Dr. Ashen Nanan ENT Specialist

MBChB (Natal), FCORL (SA), MMedORL (Wits)

The current pandemic caused by the SARS Cov 2 Virus has had a devastating effect on ENT Practices around the world and South Africa has not been spared in this context.The effects of the pandemic have just exacerbated the decline in practice incomes due to low remuneration from medical insurances and negative growth in our economy in South Africa.

Since the Lockdown was put into effect in March 2020, ENT Surgeons were prohibited from seeing elective patients in their rooms under Level 5 guidelines. This resulted in patients not having access to ENT’s which resulted in various complications in patient management. This also resulted in significant loss of income for ENT Practices resulting in ENT’s having to not pay staff salaries and seek payment arrangements for any debts. The irony of this situation was that despite being in a medical crisis, many doctors were sitting at home with no work.

ENT Surgeons have been particularly at risk due to the fact that the SARS Cov 2 Virus mainly infects the upper and lower airways. This has resulted in increased risk to the doctor and staff at the time of consultation as well as during Aerosol Generating Procedures in theatre.

The ENT Society of South Africa put out guidelines to support its members through this crisis. This included a set of clinical guidelines under Levels 3 and 4 of the Lockdown which would ensure the safety of the patient and staff. These measures have resulted in reduced numbers of patients seen at more prolonged intervals in consulting rooms, so as to ensure social distancing is observed.

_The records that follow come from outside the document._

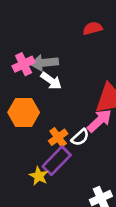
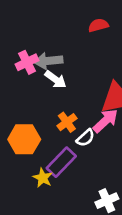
orange hexagon: (24, 112) -> (24, 139), moved
orange cross: (58, 137) -> (67, 122), moved

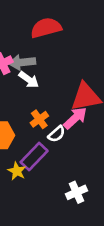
red semicircle: (98, 25) -> (46, 28), moved, size x1.6

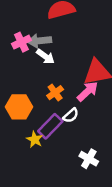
white semicircle: (57, 134) -> (71, 115), moved
white cross: (77, 192) -> (89, 159), turned -36

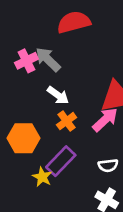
gray arrow: (39, 41) -> (48, 59), turned 50
white arrow: (45, 56) -> (58, 95), moved
white semicircle: (71, 115) -> (108, 165), moved, turned 35

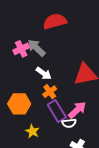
pink arrow: (105, 120) -> (77, 110), moved
purple rectangle: (61, 161) -> (57, 111), moved, turned -75
white semicircle: (108, 165) -> (69, 123), moved

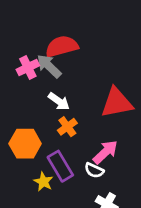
red semicircle: (55, 21) -> (62, 46), moved
purple rectangle: (57, 111) -> (60, 166), moved
white semicircle: (69, 123) -> (94, 170), turned 32

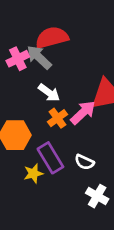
pink arrow: (105, 152) -> (83, 113), moved
yellow star: (43, 182) -> (33, 173), turned 30

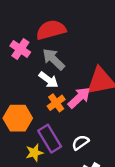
gray arrow: (39, 57) -> (54, 59), moved
pink cross: (18, 59) -> (20, 49), turned -30
white semicircle: (84, 162) -> (80, 142), turned 120

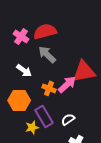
pink cross: (20, 49) -> (21, 36), moved
white arrow: (48, 80) -> (24, 70), moved
orange cross: (56, 103) -> (49, 88), turned -32

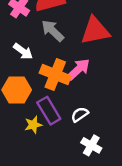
red triangle: (84, 71) -> (95, 31), moved
orange cross: (49, 88) -> (55, 75), size x1.6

Pre-screening and temperature checks of patients are required, and rooms are cleaned between patients to reduce the risk of cross contamination.

Surgical procedures that have been deemed necessary by the surgeon have been approved to proceed as long as certain criteria have been fulfilled. All patients requiring ENT Surgery during the pandemic should self isolate for 7-14 days prior to their procedure and have a Covid PCR test 48-72hrs prior to their procedure. The Covid situation in that particular hospital should be monitored closely, and elective procedures should be postponed if bed space is required to assist in Covid response.

These measures that have been introduced have resulted in a good balance between essential patient care and reducing exposure of patients and staff to the SARS Cov 2 Virus. It is in my opinion that despite the fact that we are facing a medical pandemic, no patient should be denied access to healthcare for other serious medical conditions. Patients needing to see their doctors for urgent medical conditions should take these measures into cognisance and proceed to make the necessary appointments. Patients requiring essential surgery should also take comfort in the fact that if your doctor or hospital feels that the risk of Covid exposure outweighs the benefit of your procedure – you will be informed that your procedure needs to be postponed.